*** Opening of AVAILABLE DATA ***

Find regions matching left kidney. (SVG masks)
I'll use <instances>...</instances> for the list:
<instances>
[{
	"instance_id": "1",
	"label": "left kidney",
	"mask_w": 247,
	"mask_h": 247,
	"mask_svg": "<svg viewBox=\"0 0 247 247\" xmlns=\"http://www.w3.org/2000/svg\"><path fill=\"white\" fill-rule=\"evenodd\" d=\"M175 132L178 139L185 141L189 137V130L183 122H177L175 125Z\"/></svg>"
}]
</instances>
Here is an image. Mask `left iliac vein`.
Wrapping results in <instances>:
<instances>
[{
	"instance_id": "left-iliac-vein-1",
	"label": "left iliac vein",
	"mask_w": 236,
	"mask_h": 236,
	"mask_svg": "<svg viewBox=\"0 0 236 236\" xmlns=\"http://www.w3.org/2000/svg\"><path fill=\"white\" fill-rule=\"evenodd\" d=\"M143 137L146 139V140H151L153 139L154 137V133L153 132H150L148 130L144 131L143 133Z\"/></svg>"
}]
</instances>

*** Close of AVAILABLE DATA ***

• WHAT YOU HAVE TO DO: Your task is to reproduce all the records above exactly as they appear.

• TASK RESPONSE:
Find regions matching left kidney. (SVG masks)
I'll use <instances>...</instances> for the list:
<instances>
[{
	"instance_id": "1",
	"label": "left kidney",
	"mask_w": 247,
	"mask_h": 247,
	"mask_svg": "<svg viewBox=\"0 0 247 247\" xmlns=\"http://www.w3.org/2000/svg\"><path fill=\"white\" fill-rule=\"evenodd\" d=\"M175 132L178 139L185 141L189 137V130L183 122H177L175 125Z\"/></svg>"
}]
</instances>
Here is an image. Mask `left iliac vein`.
Wrapping results in <instances>:
<instances>
[{
	"instance_id": "left-iliac-vein-1",
	"label": "left iliac vein",
	"mask_w": 236,
	"mask_h": 236,
	"mask_svg": "<svg viewBox=\"0 0 236 236\" xmlns=\"http://www.w3.org/2000/svg\"><path fill=\"white\" fill-rule=\"evenodd\" d=\"M143 137L146 139V140H151L153 139L154 137V133L153 132H150L148 130L144 131L143 133Z\"/></svg>"
}]
</instances>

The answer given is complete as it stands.